Member of the Delaware House of Representatives from the 3rd district
- Incumbent
- Assumed office January 15, 2025
- Preceded by: Sherry Dorsey Walker

Personal details
- Born: Wilmington, Delaware, U.S.
- Party: Democratic

= Josue Ortega (politician) =

American politician

Josue O. Ortega is an American politician serving as a Democratic member of the Delaware House of Representatives for the 3rd district since 2025. The district includes part of Wilmington.

==Early life==
Ortega was born and raised in Wilmington, Delaware, where his father, Demitrio, served on the city council.
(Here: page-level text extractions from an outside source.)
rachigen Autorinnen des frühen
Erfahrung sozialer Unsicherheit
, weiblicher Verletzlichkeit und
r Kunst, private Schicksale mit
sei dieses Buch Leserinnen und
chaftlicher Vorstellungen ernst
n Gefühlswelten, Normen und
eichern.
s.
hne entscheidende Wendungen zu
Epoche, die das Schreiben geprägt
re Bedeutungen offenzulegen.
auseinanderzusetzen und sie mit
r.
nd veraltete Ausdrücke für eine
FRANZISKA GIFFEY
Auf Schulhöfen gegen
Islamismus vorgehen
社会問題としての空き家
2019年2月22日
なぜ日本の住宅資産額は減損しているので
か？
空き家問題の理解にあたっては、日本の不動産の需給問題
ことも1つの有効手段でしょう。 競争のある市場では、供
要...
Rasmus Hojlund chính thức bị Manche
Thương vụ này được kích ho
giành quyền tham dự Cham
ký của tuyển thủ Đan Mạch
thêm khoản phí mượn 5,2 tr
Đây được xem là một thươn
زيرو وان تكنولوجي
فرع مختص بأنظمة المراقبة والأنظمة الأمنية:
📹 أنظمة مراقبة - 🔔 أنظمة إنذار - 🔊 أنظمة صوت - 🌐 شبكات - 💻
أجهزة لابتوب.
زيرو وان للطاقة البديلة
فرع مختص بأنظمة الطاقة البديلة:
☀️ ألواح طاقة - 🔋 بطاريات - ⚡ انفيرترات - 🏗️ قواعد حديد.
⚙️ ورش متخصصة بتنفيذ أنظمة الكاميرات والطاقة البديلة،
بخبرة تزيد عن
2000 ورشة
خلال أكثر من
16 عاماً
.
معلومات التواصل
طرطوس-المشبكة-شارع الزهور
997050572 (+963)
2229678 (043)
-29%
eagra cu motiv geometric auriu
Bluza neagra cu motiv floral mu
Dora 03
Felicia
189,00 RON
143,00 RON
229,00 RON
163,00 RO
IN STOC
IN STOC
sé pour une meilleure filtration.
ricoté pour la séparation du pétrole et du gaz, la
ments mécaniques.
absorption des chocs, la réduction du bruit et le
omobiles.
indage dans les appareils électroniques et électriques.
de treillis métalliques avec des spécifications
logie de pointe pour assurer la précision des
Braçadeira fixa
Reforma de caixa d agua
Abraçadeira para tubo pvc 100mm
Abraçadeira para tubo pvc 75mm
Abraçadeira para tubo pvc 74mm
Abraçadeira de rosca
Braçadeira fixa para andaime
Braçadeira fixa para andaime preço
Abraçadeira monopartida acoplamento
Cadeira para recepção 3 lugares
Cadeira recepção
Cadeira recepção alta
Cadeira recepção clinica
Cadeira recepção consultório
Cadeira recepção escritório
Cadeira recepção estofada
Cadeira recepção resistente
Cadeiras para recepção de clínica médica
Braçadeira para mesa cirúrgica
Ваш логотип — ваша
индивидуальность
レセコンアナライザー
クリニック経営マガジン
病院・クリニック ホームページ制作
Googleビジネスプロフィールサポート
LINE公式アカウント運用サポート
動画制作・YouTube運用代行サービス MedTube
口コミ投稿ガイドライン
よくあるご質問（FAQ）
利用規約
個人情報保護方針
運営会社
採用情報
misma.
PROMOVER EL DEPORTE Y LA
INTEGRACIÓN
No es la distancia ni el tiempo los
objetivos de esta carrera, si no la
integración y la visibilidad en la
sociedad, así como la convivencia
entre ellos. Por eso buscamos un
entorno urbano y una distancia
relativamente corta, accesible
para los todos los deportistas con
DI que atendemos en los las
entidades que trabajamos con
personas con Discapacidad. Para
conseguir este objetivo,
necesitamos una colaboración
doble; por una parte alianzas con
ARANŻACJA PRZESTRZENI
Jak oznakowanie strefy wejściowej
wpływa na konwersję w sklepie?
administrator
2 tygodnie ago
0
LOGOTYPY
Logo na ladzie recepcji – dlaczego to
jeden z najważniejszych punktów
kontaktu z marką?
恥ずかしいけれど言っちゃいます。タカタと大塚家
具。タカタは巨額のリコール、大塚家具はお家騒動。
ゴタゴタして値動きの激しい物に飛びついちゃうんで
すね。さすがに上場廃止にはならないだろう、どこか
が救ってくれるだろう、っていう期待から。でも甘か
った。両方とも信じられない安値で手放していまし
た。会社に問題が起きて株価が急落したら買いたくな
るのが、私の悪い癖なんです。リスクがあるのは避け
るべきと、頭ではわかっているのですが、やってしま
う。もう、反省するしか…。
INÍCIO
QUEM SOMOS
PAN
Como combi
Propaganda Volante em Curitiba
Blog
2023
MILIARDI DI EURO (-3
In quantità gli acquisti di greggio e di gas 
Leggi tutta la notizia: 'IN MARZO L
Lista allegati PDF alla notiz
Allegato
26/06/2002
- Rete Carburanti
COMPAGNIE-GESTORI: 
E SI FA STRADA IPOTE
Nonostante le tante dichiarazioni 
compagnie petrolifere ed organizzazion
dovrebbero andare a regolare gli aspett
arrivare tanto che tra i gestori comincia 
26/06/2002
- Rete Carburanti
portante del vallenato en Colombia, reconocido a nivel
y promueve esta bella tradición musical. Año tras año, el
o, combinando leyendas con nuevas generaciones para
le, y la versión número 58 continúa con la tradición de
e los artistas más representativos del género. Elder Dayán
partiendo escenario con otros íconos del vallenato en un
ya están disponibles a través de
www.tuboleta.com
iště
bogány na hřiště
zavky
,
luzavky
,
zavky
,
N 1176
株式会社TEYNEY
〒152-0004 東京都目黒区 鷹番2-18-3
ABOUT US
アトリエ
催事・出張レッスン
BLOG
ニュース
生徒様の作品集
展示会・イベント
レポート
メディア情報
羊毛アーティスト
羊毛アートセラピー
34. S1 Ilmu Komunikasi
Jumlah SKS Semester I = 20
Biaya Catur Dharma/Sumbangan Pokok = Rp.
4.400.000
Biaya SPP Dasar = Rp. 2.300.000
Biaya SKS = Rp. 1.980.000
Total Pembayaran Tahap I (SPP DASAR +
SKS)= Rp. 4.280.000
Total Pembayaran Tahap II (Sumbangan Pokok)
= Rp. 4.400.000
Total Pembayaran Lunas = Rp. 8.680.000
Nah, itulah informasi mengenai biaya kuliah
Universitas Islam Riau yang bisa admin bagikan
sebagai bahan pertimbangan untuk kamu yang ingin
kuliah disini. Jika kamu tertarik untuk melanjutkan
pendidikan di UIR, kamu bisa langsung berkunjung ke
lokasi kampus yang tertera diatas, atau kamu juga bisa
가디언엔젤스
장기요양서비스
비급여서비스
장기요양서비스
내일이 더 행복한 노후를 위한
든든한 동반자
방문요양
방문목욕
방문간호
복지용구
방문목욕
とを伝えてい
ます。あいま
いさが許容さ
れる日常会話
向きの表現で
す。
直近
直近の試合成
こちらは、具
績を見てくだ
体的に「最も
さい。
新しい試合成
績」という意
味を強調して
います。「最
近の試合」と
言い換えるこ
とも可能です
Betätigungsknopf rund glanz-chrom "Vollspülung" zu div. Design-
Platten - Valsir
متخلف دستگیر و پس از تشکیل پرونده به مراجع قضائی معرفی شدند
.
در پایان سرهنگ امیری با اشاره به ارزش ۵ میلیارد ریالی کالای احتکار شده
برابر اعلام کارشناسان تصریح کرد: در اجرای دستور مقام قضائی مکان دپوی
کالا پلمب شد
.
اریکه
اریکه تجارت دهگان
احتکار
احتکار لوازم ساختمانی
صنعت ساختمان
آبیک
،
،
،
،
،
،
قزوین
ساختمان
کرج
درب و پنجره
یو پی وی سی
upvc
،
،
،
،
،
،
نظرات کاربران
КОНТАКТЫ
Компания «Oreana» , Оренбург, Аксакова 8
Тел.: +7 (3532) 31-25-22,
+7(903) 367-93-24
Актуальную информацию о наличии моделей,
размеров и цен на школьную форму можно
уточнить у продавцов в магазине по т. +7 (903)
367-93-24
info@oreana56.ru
Prior to his election, he worked as a community liaison for the New Castle County government.

==Delaware House of Representatives==
Following incumbent Democrat Sherry Dorsey Walker's announcement that she would run for lieutenant governor, Ortega launched his campaign for the Delaware House of Representatives in 2024. His sole opponent, Branden Fletcher-Dominguez, dropped out five days before the primary due to failure to establish a permanent residence, leaving Ortgega uncontested in both the primary and general elections. He stated that expanding multilingual constituent services would be his priority in the legislature.

===Tenure===
Ortega joined 4 other Democrats and all Republican representatives to vote against a bill allowing physician-assisted suicide. He sponsored a bill to protect undocumented students from civil immigration enforcement in schools.

In 2026, Ortega lost the Democratic primary, placing third to progressive challenger Branden Fletcher-Dominguez.